Background style: (below I have made a white backdrop as it’s a character sheet). Plain, busy, patterned, Fleur De Lys, Jungles, Desert, Frosty Tundra. Experiment, but for this exercise I am showing character only until later.
For this character introduction, we will only use a character sheet. The reason why is that we can download the one we want trim it in an editor and re-use it. The other reason here, is that we are training the generative part of the AI to understand what we want. This will allow us to keep this as consistent as possible and this is key if we are to make a series of character poses.
Once you have your idea, go to Midjounrney and in the sidebar, where it has #general-20 (any one is fine), and type: /imagine + your choices.
I typed this: /imagine woman comic book dali style red dress bouncing curly hair happy and jolly walking white background character sheet
Of course, you can bow out now and play with these selections if you are new to this.

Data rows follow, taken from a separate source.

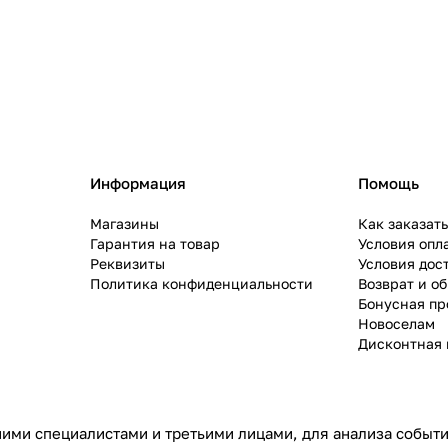
Информация
Помощь
Магазины
Как заказат
Гарантия на товар
Условия опл
Реквизиты
Условия дос
Политика конфиденциальности
Возврат и о
Бонусная п
Новоселам
Дисконтная 
ими специалистами и третьими лицами, для анализа событий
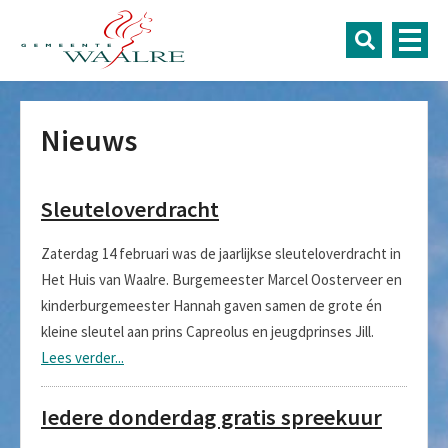
Nieuws
Sleuteloverdracht
Zaterdag 14 februari was de jaarlijkse sleuteloverdracht in
Het Huis van Waalre. Burgemeester Marcel Oosterveer en
kinderburgemeester Hannah gaven samen de grote én
kleine sleutel aan prins Capreolus en jeugdprinses Jill.
Lees verder...
Iedere donderdag gratis spreekuur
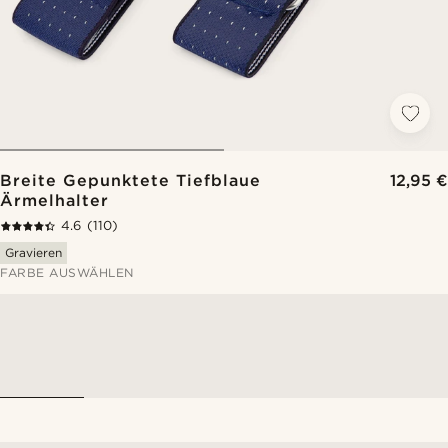
Breite Gepunktete Tiefblaue
12,95 €
Ärmelhalter
4.6
(110)
Gravieren
FARBE AUSWÄHLEN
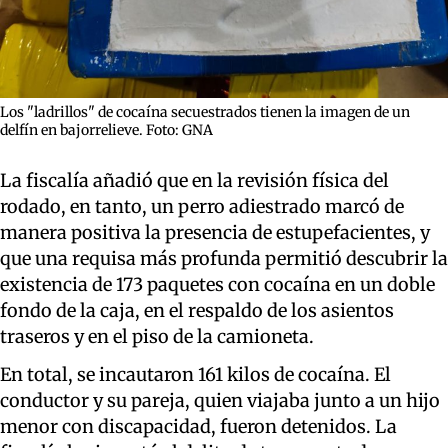
Los "ladrillos" de cocaína secuestrados tienen la imagen de un
delfín en bajorrelieve. Foto: GNA
La fiscalía añadió que en la revisión física del
rodado, en tanto, un perro adiestrado marcó de
manera positiva la presencia de estupefacientes, y
que una requisa más profunda permitió descubrir la
existencia de 173 paquetes con cocaína en un doble
fondo de la caja, en el respaldo de los asientos
traseros y en el piso de la camioneta.
En total, se incautaron 161 kilos de cocaína. El
conductor y su pareja, quien viajaba junto a un hijo
menor con discapacidad, fueron detenidos. La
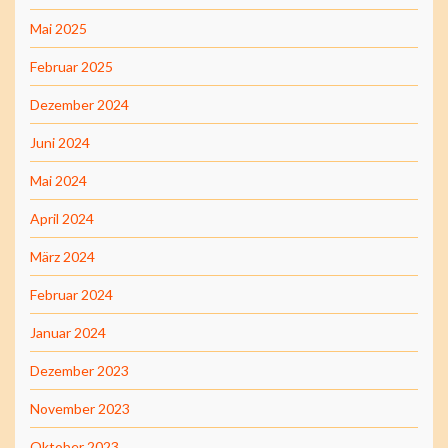
Mai 2025
Februar 2025
Dezember 2024
Juni 2024
Mai 2024
April 2024
März 2024
Februar 2024
Januar 2024
Dezember 2023
November 2023
Oktober 2023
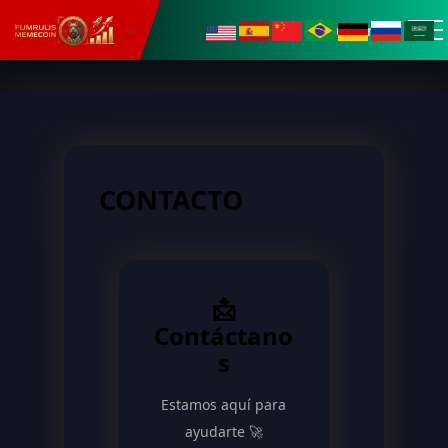
Buscar
CONTACTO
📩
Contáctano
s
Estamos aquí para
ayudarte 🚀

For those who have used this, then please carry on reading as I am going to explain the options we have and why we need to keep track of this as it develops.
Going Further
Above, we can see the part finished image with about 20% finished. You can see though that the character is clearly coming through with the clothing and shape on the white background.
The video below, you can see that I am using the MidJounrney app on Mac, I’ve chosen the #general-3 channel. In here you can see my prompt: /imagine woman comic book dali style red dress bouncing curly hair happy and jolly walking white background character sheet
The image is fine for an introduction and will set you off if you want to follow this line of characterisation. As I've mentioned above, I am making a comic, and I want to make a 1940s style comic, so this means 7-9 panels. As you can see above too, I have used MJ for inspiration. I also researched some prominent artists of the time and found that Al Williamson’s style is what I like. I like the story lines he was involved with and I will stick with this.
The Interface
You will notice that there are these buttons under your image. These have specific actions. There are options in you right-click menu too that are quite important. In the image above, you can see U1, U2, U3, U4 - these are your upscale buttons. These move left to right from top to bottom. So the lady with big red hair bottom right is U4 if you want to upscale that one. The blue remix is to make more of the same prompt but with differing styles. In this instance, you may not get much variation.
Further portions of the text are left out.